WORK ITEM — All of the data is to be printed exactly, though the images must be left off.

[Transcribed page contents]
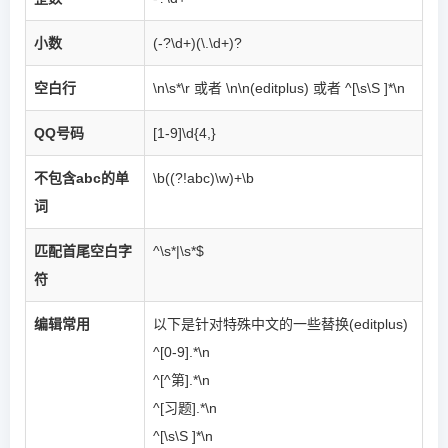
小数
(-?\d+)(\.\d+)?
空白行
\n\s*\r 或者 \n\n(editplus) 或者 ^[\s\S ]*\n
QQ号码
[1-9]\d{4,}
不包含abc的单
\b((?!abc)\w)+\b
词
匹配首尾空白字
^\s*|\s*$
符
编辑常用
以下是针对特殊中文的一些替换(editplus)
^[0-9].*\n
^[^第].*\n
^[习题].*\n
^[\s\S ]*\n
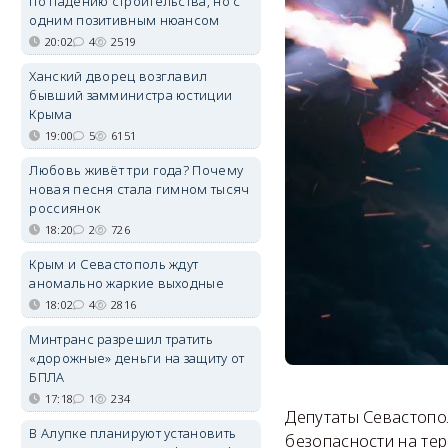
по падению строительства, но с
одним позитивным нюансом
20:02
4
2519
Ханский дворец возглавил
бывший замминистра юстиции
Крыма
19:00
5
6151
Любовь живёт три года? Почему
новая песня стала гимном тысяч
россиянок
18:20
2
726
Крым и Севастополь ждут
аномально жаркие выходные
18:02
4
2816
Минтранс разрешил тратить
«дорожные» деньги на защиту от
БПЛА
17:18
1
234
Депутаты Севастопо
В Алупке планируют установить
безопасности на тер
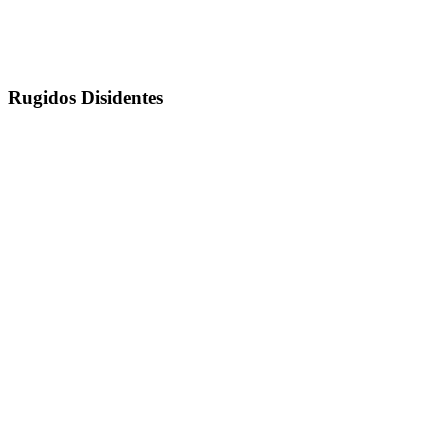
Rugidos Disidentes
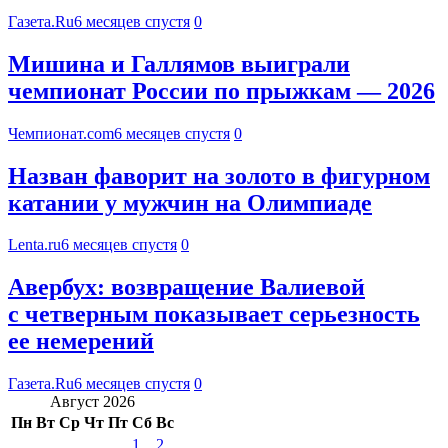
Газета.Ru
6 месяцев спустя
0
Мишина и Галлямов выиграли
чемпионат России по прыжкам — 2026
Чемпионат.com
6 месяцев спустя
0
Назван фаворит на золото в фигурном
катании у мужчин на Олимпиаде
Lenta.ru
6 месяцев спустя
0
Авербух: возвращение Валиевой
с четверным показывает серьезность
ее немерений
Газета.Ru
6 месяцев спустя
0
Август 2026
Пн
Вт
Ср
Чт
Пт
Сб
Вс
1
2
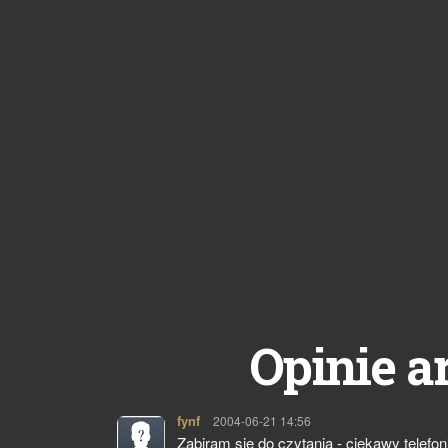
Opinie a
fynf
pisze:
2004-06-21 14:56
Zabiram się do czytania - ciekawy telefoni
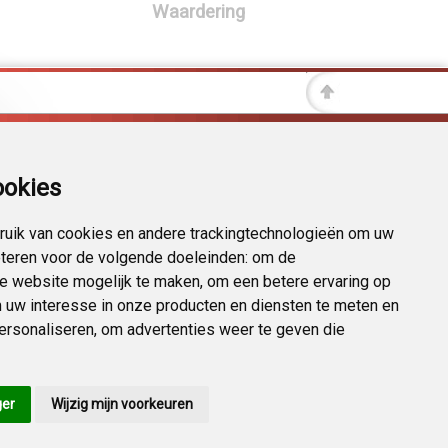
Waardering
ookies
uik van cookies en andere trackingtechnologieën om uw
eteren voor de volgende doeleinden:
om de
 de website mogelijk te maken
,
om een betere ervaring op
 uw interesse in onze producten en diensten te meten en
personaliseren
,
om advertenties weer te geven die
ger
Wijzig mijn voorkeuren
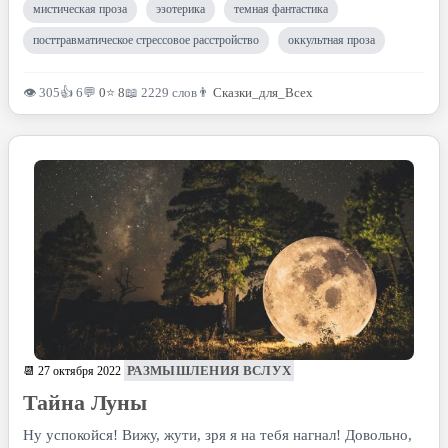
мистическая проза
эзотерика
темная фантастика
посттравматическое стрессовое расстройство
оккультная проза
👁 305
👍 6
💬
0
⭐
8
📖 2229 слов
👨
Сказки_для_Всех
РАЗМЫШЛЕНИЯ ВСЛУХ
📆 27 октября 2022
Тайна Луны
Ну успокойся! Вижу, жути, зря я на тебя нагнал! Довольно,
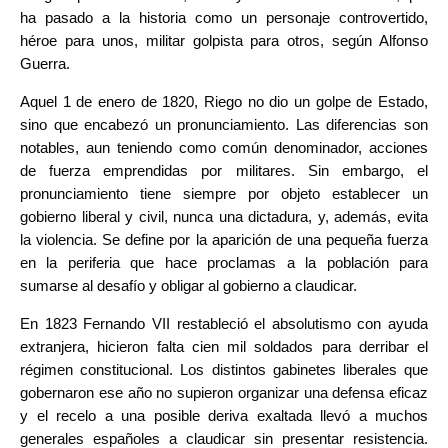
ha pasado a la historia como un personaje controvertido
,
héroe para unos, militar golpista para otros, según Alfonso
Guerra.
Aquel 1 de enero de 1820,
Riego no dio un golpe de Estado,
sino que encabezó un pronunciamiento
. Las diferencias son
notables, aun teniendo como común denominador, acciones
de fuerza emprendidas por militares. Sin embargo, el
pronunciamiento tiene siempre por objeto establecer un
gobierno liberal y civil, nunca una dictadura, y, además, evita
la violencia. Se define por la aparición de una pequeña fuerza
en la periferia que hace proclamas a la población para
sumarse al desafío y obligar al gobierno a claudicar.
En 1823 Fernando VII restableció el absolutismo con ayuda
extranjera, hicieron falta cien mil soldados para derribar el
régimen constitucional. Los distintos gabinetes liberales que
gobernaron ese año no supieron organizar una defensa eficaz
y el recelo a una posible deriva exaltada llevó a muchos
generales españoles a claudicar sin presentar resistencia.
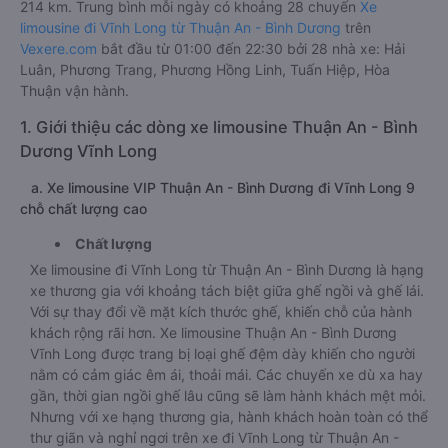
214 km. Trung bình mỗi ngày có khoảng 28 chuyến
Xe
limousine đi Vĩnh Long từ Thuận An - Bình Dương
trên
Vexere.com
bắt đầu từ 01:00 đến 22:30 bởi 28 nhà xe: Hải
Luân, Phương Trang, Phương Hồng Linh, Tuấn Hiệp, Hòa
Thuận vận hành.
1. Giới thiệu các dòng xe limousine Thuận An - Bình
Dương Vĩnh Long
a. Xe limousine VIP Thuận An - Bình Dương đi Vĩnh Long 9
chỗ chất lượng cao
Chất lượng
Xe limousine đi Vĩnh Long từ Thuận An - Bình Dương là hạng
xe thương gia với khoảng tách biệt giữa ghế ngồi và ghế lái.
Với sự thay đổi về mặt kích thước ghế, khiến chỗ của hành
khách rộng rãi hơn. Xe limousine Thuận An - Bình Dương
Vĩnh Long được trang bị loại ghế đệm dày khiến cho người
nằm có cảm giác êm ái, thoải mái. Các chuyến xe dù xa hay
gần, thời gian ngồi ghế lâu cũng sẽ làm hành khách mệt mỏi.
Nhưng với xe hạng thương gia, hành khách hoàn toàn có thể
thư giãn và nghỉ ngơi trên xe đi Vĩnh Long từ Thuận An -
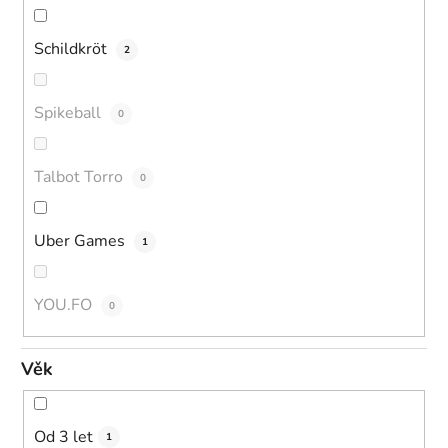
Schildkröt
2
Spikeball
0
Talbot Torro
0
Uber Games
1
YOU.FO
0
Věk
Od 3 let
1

RESPONSE TO THE EXERCISE —
小数
(-?\d+)(\.\d+)?
空白行
\n\s*\r 或者 \n\n(editplus) 或者 ^[\s\S ]*\n
QQ号码
[1-9]\d{4,}
不包含abc的单
\b((?!abc)\w)+\b
词
匹配首尾空白字
^\s*|\s*$
符
编辑常用
以下是针对特殊中文的一些替换(editplus)
^[0-9].*\n
^[^第].*\n
^[习题].*\n
^[\s\S ]*\n
по падению строительства, но с
одним позитивным нюансом
20:02
4
2519
Ханский дворец возглавил
бывший замминистра юстиции
Крыма
19:00
5
6151
Любовь живёт три года? Почему
новая песня стала гимном тысяч
россиянок
18:20
2
726
Крым и Севастополь ждут
аномально жаркие выходные
18:02
4
2816
Минтранс разрешил тратить
«дорожные» деньги на защиту от
БПЛА
17:18
1
234
Депутаты Севастопо
В Алупке планируют установить
безопасности на тер
Rugidos Disidentes
Газета.Ru
6 месяцев спустя
0
Мишина и Галлямов выиграли
чемпионат России по прыжкам — 2026
Чемпионат.com
6 месяцев спустя
0
Назван фаворит на золото в фигурном
катании у мужчин на Олимпиаде
Lenta.ru
6 месяцев спустя
0
Авербух: возвращение Валиевой
с четверным показывает серьезность
ее немерений
Газета.Ru
6 месяцев спустя
0
Август 2026
Пн
Вт
Ср
Чт
Пт
Сб
Вс
1
2
Opinie a
fynf
pisze:
2004-06-21 14:56
Zabiram się do czytania - ciekawy telefoni
Waardering
ookies
uik van cookies en andere trackingtechnologieën om uw
eteren voor de volgende doeleinden:
om de
 de website mogelijk te maken
,
om een betere ervaring op
 uw interesse in onze producten en diensten te meten en
personaliseren
,
om advertenties weer te geven die
ger
Wijzig mijn voorkeuren
мистическая проза
эзотерика
темная фантастика
посттравматическое стрессовое расстройство
оккультная проза
👁 305
👍 6
💬
0
⭐
8
📖 2229 слов
👨
Сказки_для_Всех
РАЗМЫШЛЕНИЯ ВСЛУХ
📆 27 октября 2022
Тайна Луны
Ну успокойся! Вижу, жути, зря я на тебя нагнал! Довольно,
ha pasado a la historia como un personaje controvertido
,
héroe para unos, militar golpista para otros, según Alfonso
Guerra.
Aquel 1 de enero de 1820,
Riego no dio un golpe de Estado,
sino que encabezó un pronunciamiento
. Las diferencias son
notables, aun teniendo como común denominador, acciones
de fuerza emprendidas por militares. Sin embargo, el
pronunciamiento tiene siempre por objeto establecer un
gobierno liberal y civil, nunca una dictadura, y, además, evita
la violencia. Se define por la aparición de una pequeña fuerza
en la periferia que hace proclamas a la población para
sumarse al desafío y obligar al gobierno a claudicar.
En 1823 Fernando VII restableció el absolutismo con ayuda
extranjera, hicieron falta cien mil soldados para derribar el
régimen constitucional. Los distintos gabinetes liberales que
gobernaron ese año no supieron organizar una defensa eficaz
y el recelo a una posible deriva exaltada llevó a muchos
generales españoles a claudicar sin presentar resistencia.
214 km. Trung bình mỗi ngày có khoảng 28 chuyến
Xe
limousine đi Vĩnh Long từ Thuận An - Bình Dương
trên
Vexere.com
bắt đầu từ 01:00 đến 22:30 bởi 28 nhà xe: Hải
Luân, Phương Trang, Phương Hồng Linh, Tuấn Hiệp, Hòa
Thuận vận hành.
1. Giới thiệu các dòng xe limousine Thuận An - Bình
Dương Vĩnh Long
a. Xe limousine VIP Thuận An - Bình Dương đi Vĩnh Long 9
chỗ chất lượng cao
Chất lượng
Xe limousine đi Vĩnh Long từ Thuận An - Bình Dương là hạng
xe thương gia với khoảng tách biệt giữa ghế ngồi và ghế lái.
Với sự thay đổi về mặt kích thước ghế, khiến chỗ của hành
khách rộng rãi hơn. Xe limousine Thuận An - Bình Dương
Vĩnh Long được trang bị loại ghế đệm dày khiến cho người
nằm có cảm giác êm ái, thoải mái. Các chuyến xe dù xa hay
gần, thời gian ngồi ghế lâu cũng sẽ làm hành khách mệt mỏi.
Nhưng với xe hạng thương gia, hành khách hoàn toàn có thể
thư giãn và nghỉ ngơi trên xe đi Vĩnh Long từ Thuận An -
Schildkröt
2
Spikeball
0
Talbot Torro
0
Uber Games
1
YOU.FO
0
Věk
Od 3 let
1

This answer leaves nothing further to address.